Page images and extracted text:
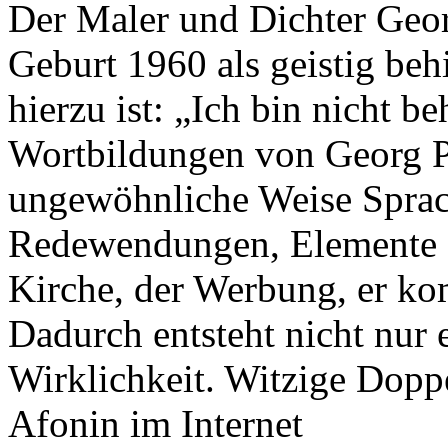
Der Maler und Dichter Georg
Geburt 1960 als geistig be
hierzu ist: „Ich bin nicht b
Wortbildungen von Georg P
ungewöhnliche Weise Sprac
Redewendungen, Elemente au
Kirche, der Werbung, er kom
Dadurch entsteht nicht nur 
Wirklichkeit. Witzige Dopp
Afonin im Internet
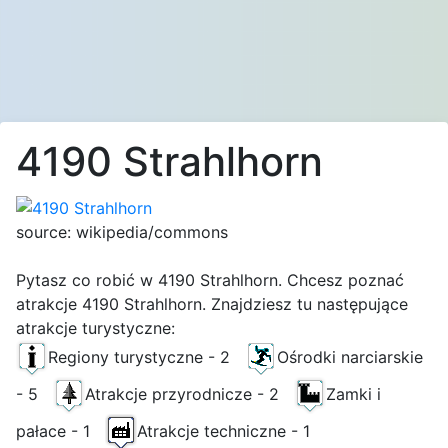
4190 Strahlhorn
source: wikipedia/commons
Pytasz co robić w 4190 Strahlhorn. Chcesz poznać
atrakcje 4190 Strahlhorn. Znajdziesz tu następujące
atrakcje turystyczne:
Regiony turystyczne - 2
Ośrodki narciarskie
- 5
Atrakcje przyrodnicze - 2
Zamki i
pałace - 1
Atrakcje techniczne - 1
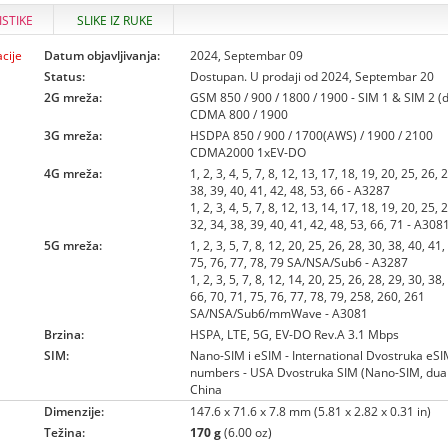
ISTIKE
SLIKE IZ RUKE
cije
Datum objavljivanja:
2024, Septembar 09
Status:
Dostupan. U prodaji od 2024, Septembar 20
2G mreža:
GSM 850 / 900 / 1800 / 1900 - SIM 1 & SIM 2 (
CDMA 800 / 1900
3G mreža:
HSDPA 850 / 900 / 1700(AWS) / 1900 / 2100
CDMA2000 1xEV-DO
4G mreža:
1, 2, 3, 4, 5, 7, 8, 12, 13, 17, 18, 19, 20, 25, 26, 
38, 39, 40, 41, 42, 48, 53, 66 - A3287
1, 2, 3, 4, 5, 7, 8, 12, 13, 14, 17, 18, 19, 20, 25, 
32, 34, 38, 39, 40, 41, 42, 48, 53, 66, 71 - A308
5G mreža:
1, 2, 3, 5, 7, 8, 12, 20, 25, 26, 28, 30, 38, 40, 41,
75, 76, 77, 78, 79 SA/NSA/Sub6 - A3287
1, 2, 3, 5, 7, 8, 12, 14, 20, 25, 26, 28, 29, 30, 38,
66, 70, 71, 75, 76, 77, 78, 79, 258, 260, 261
SA/NSA/Sub6/mmWave - A3081
Brzina:
HSPA, LTE, 5G, EV-DO Rev.A 3.1 Mbps
SIM:
Nano-SIM i eSIM - International Dvostruka eSI
numbers - USA Dvostruka SIM (Nano-SIM, dual 
China
Dimenzije:
147.6 x 71.6 x 7.8 mm (5.81 x 2.82 x 0.31 in)
Težina:
170 g
(6.00 oz)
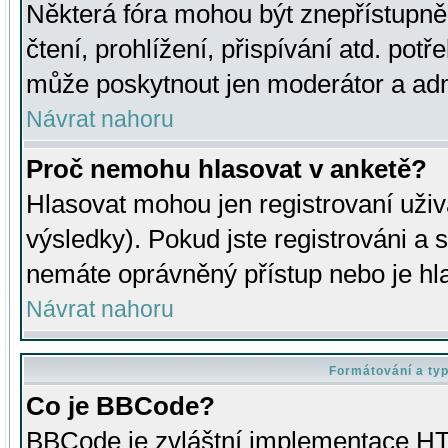
Některá fóra mohou být znepřístupně
čtení, prohlížení, přispívání atd. potř
může poskytnout jen moderátor a admin
Návrat nahoru
Proč nemohu hlasovat v anketě?
Hlasovat mohou jen registrovaní uživ
výsledky). Pokud jste registrováni a 
nemáte oprávněný přístup nebo je hl
Návrat nahoru
Formátování a ty
Co je BBCode?
BBCode je zvláštní implementace HT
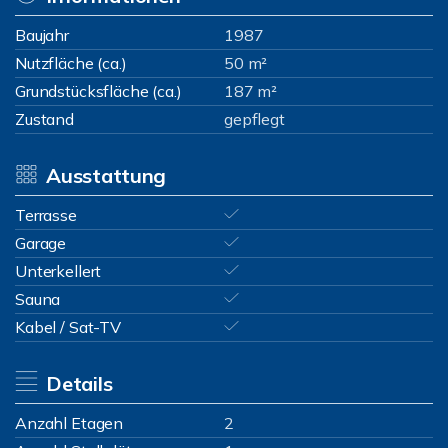
Baujahr
1987
Nutzfläche (ca.)
50 m²
Grundstücksfläche (ca.)
187 m²
Zustand
gepflegt
Ausstattung
Terrasse
Garage
Unterkellert
Sauna
Kabel / Sat-TV
Details
Anzahl Etagen
2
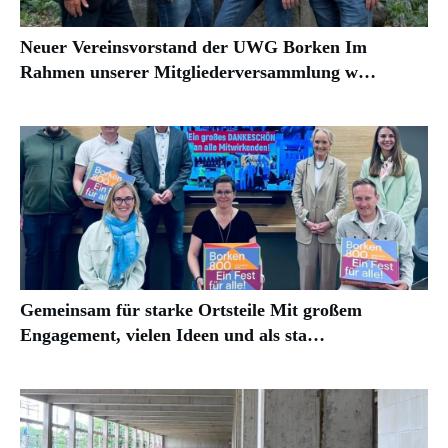
Neuer Vereinsvorstand der UWG Borken Im
Rahmen unserer Mitgliederversammlung w…
Gemeinsam für starke Ortsteile Mit großem
Engagement, vielen Ideen und als sta…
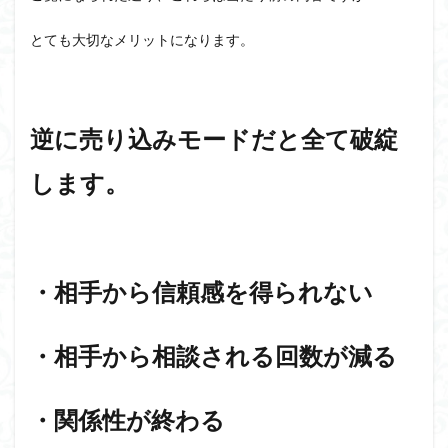
とても大切なメリットになります。
逆に売り込みモードだと全て破綻
します。
・相手から信頼感を得られない
・相手から相談される回数が減る
・関係性が終わる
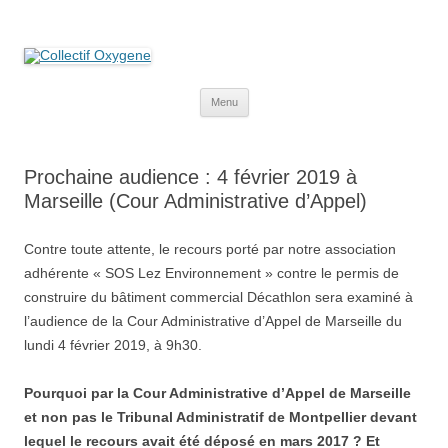
Collectif Oxygene
Non au projet Oxylane de St-Clément-de-Rivière. Oui aux terres
agricoles.
Aller
Menu
au
contenu
Prochaine audience : 4 février 2019 à
Marseille (Cour Administrative d’Appel)
Contre toute attente, le recours porté par notre association
adhérente « SOS Lez Environnement » contre le permis de
construire du bâtiment commercial Décathlon sera examiné à
l’audience de la Cour Administrative d’Appel de Marseille du
lundi 4 février 2019, à 9h30.
Pourquoi par la Cour Administrative d’Appel de Marseille
et non pas le Tribunal Administratif de Montpellier devant
lequel le recours avait été déposé en mars 2017 ? Et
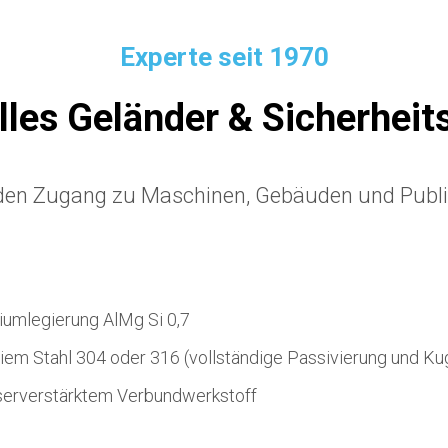
Experte seit 1970
elles Geländer & Sicherheit
 den Zugang zu Maschinen, Gebäuden und Publ
iumlegierung AlMg Si 0,7
iem Stahl 304 oder 316 (vollständige Passivierung und Kug
serverstärktem Verbundwerkstoff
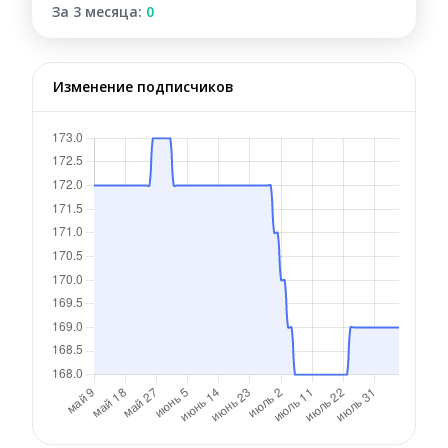
За 3 месяца:
0
Изменение подписчиков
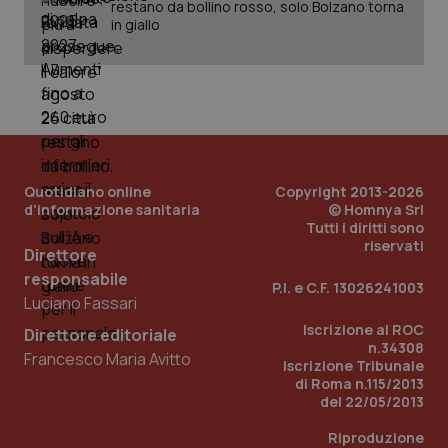
restano da bollino rosso, solo Bolzano torna
in giallo
Quotidiano online
Copyright 2013-2026
d'informazione sanitaria
© Homnya Srl
Tutti i diritti sono
riservati
Direttore
responsabile
P.I. e C.F. 13026241003
Luciano Fassari
Iscrizione al ROC
Direttore editoriale
PHPSESSID
Sessio
PHP.net
n.34308
www.quotidianosanita.it
Francesco Maria Avitto
Iscrizione Tribunale
di Roma n.115/2013
del 22/05/2013
Riproduzione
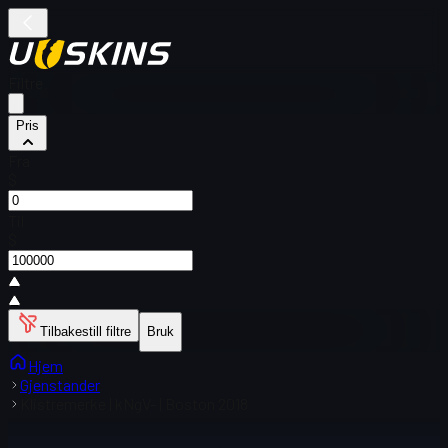
Filtre
Pris
Fra
$
Til
$
Tilbakestill filtre
Bruk
Hjem
Gjenstander
Klistremerke | kNgV- | Boston 2018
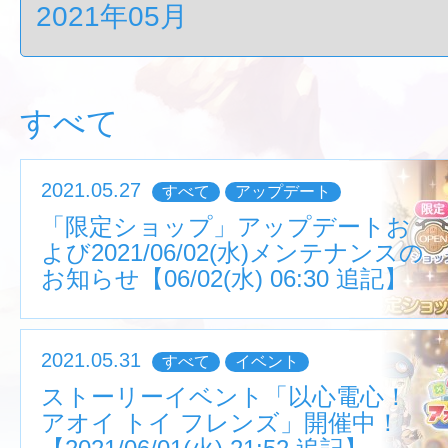
すべて
2021.05.27
すべて
アップデート
「限定ショップ」アップデートお
よび2021/06/02(水)メンテナンスの
お知らせ【06/02(水) 06:30 追記】
2021.05.31
すべて
イベント
ストーリーイベント「以心電心！
アオイ トイ フレンズ」開催中！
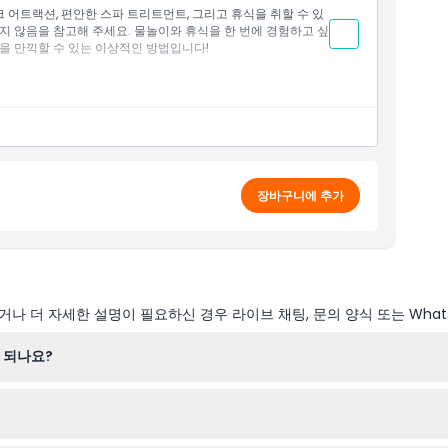
 어트랙션, 편안한 스파 트리트먼트, 그리고 휴식을 취할 수 있
지 않음을 참고해 주세요. 물놀이와 휴식을 한 번에 경험하고 싶
명서(여권 등)를 제시하면 무료 입장할 수 있습니다
을 만끽할 수 있는 이상적인 방법입니다!
용할 수 없으며, 해당 성별의 목욕탕을 이용해야 합니다
 합니다
 보호자를 동반해야 합니다
입니다
매장에서 구매해 주시기 바랍니다
과 수영모(야구모자)는 착용이 필수입니다(햇볕 차단 모자 및
이 막힌 보트, 개인 수영용품(오리발, 스노클링 용품 등), 매트는
장바구니에 추가
 중, 노약자, 고혈압 또는 당뇨병 환자는 시설 이용을 자제해 주시
또는 노인에게 권장되지 않습니다
 사용하는 분에게 권장되지 않습니다
입 제한이 있을 수 있습니다.
니다
크 내에서는 음식 섭취가 금지됩니다
부될 수 있습니다.
나 더 자세한 설명이 필요하신 경우 라이브 채팅, 문의 양식 또는 What
트 스파는 37~38도씨, 실내 온도는 27도씨입니다
경우 즉시 퇴장을 요청받게 됩니다
책임지지 않습니다
5:00 / 찜질방 오후 7:00)
 되나요?
추가 요금이 부과됩니다
및 노인에게 권장하지 않습니다
까지 운영되며, 화요일과 수요일은 휴장합니다(변경될 수 있으니 예약 시 
용자는 권장하지 않습니다
 수 있습니다.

**Task brief:** Repeat the lines above precisely and skip every picture.

**Expected output:**
Der Maler und Dichter Georg
Geburt 1960 als geistig be
hierzu ist: „Ich bin nicht b
Wortbildungen von Georg P
ungewöhnliche Weise Sprac
Redewendungen, Elemente au
Kirche, der Werbung, er kom
Dadurch entsteht nicht nur 
Wirklichkeit. Witzige Dopp
Afonin im Internet
4190 Strahlhorn
source: wikipedia/commons
Pytasz co robić w 4190 Strahlhorn. Chcesz poznać
atrakcje 4190 Strahlhorn. Znajdziesz tu następujące
atrakcje turystyczne:
Regiony turystyczne - 2
Ośrodki narciarskie
- 5
Atrakcje przyrodnicze - 2
Zamki i
pałace - 1
Atrakcje techniczne - 1
ISTIKE
SLIKE IZ RUKE
cije
Datum objavljivanja:
2024, Septembar 09
Status:
Dostupan. U prodaji od 2024, Septembar 20
2G mreža:
GSM 850 / 900 / 1800 / 1900 - SIM 1 & SIM 2 (
CDMA 800 / 1900
3G mreža:
HSDPA 850 / 900 / 1700(AWS) / 1900 / 2100
CDMA2000 1xEV-DO
4G mreža:
1, 2, 3, 4, 5, 7, 8, 12, 13, 17, 18, 19, 20, 25, 26, 
38, 39, 40, 41, 42, 48, 53, 66 - A3287
1, 2, 3, 4, 5, 7, 8, 12, 13, 14, 17, 18, 19, 20, 25, 
32, 34, 38, 39, 40, 41, 42, 48, 53, 66, 71 - A308
5G mreža:
1, 2, 3, 5, 7, 8, 12, 20, 25, 26, 28, 30, 38, 40, 41,
75, 76, 77, 78, 79 SA/NSA/Sub6 - A3287
1, 2, 3, 5, 7, 8, 12, 14, 20, 25, 26, 28, 29, 30, 38,
66, 70, 71, 75, 76, 77, 78, 79, 258, 260, 261
SA/NSA/Sub6/mmWave - A3081
Brzina:
HSPA, LTE, 5G, EV-DO Rev.A 3.1 Mbps
SIM:
Nano-SIM i eSIM - International Dvostruka eSI
numbers - USA Dvostruka SIM (Nano-SIM, dual 
China
Dimenzije:
147.6 x 71.6 x 7.8 mm (5.81 x 2.82 x 0.31 in)
Težina:
170 g
(6.00 oz)
Některá fóra mohou být znepřístupně
čtení, prohlížení, přispívání atd. potř
může poskytnout jen moderátor a admin
Návrat nahoru
Proč nemohu hlasovat v anketě?
Hlasovat mohou jen registrovaní uživ
výsledky). Pokud jste registrováni a 
nemáte oprávněný přístup nebo je hl
Návrat nahoru
Formátování a ty
Co je BBCode?
BBCode je zvláštní implementace HT
Baujahr
1987
Nutzfläche (ca.)
50 m²
Grundstücksfläche (ca.)
187 m²
Zustand
gepflegt
Ausstattung
Terrasse
Garage
Unterkellert
Sauna
Kabel / Sat-TV
Details
Anzahl Etagen
2
Neuer Vereinsvorstand der UWG Borken Im
Rahmen unserer Mitgliederversammlung w…
Gemeinsam für starke Ortsteile Mit großem
Engagement, vielen Ideen und als sta…
とても大切なメリットになります。
逆に売り込みモードだと全て破綻
します。
・相手から信頼感を得られない
・相手から相談される回数が減る
・関係性が終わる
Collectif Oxygene
Non au projet Oxylane de St-Clément-de-Rivière. Oui aux terres
agricoles.
Aller
Menu
au
contenu
Prochaine audience : 4 février 2019 à
Marseille (Cour Administrative d’Appel)
Contre toute attente, le recours porté par notre association
adhérente « SOS Lez Environnement » contre le permis de
construire du bâtiment commercial Décathlon sera examiné à
l’audience de la Cour Administrative d’Appel de Marseille du
lundi 4 février 2019, à 9h30.
Pourquoi par la Cour Administrative d’Appel de Marseille
et non pas le Tribunal Administratif de Montpellier devant
lequel le recours avait été déposé en mars 2017 ? Et
Experte seit 1970
elles Geländer & Sicherheit
 den Zugang zu Maschinen, Gebäuden und Publ
iumlegierung AlMg Si 0,7
iem Stahl 304 oder 316 (vollständige Passivierung und Kug
serverstärktem Verbundwerkstoff
За 3 месяца:
0
Изменение подписчиков
restano da bollino rosso, solo Bolzano torna
in giallo
Quotidiano online
Copyright 2013-2026
d'informazione sanitaria
© Homnya Srl
Tutti i diritti sono
riservati
Direttore
responsabile
P.I. e C.F. 13026241003
Luciano Fassari
Iscrizione al ROC
Direttore editoriale
PHPSESSID
Sessio
PHP.net
n.34308
www.quotidianosanita.it
Francesco Maria Avitto
Iscrizione Tribunale
di Roma n.115/2013
del 22/05/2013
Riproduzione
Filtre
Pris
Fra
$
Til
$
Tilbakestill filtre
Bruk
Hjem
Gjenstander
Klistremerke | kNgV- | Boston 2018
すべて
2021.05.27
すべて
アップデート
「限定ショップ」アップデートお
よび2021/06/02(水)メンテナンスの
お知らせ【06/02(水) 06:30 追記】
2021.05.31
すべて
イベント
ストーリーイベント「以心電心！
アオイ トイ フレンズ」開催中！
 어트랙션, 편안한 스파 트리트먼트, 그리고 휴식을 취할 수 있
지 않음을 참고해 주세요. 물놀이와 휴식을 한 번에 경험하고 싶
명서(여권 등)를 제시하면 무료 입장할 수 있습니다
을 만끽할 수 있는 이상적인 방법입니다!
용할 수 없으며, 해당 성별의 목욕탕을 이용해야 합니다
 합니다
 보호자를 동반해야 합니다
입니다
매장에서 구매해 주시기 바랍니다
과 수영모(야구모자)는 착용이 필수입니다(햇볕 차단 모자 및
이 막힌 보트, 개인 수영용품(오리발, 스노클링 용품 등), 매트는
장바구니에 추가
 중, 노약자, 고혈압 또는 당뇨병 환자는 시설 이용을 자제해 주시
또는 노인에게 권장되지 않습니다
 사용하는 분에게 권장되지 않습니다
입 제한이 있을 수 있습니다.
니다
크 내에서는 음식 섭취가 금지됩니다
부될 수 있습니다.
나 더 자세한 설명이 필요하신 경우 라이브 채팅, 문의 양식 또는 What
트 스파는 37~38도씨, 실내 온도는 27도씨입니다
경우 즉시 퇴장을 요청받게 됩니다
책임지지 않습니다
5:00 / 찜질방 오후 7:00)
 되나요?
추가 요금이 부과됩니다
및 노인에게 권장하지 않습니다
까지 운영되며, 화요일과 수요일은 휴장합니다(변경될 수 있으니 예약 시 
용자는 권장하지 않습니다
 수 있습니다.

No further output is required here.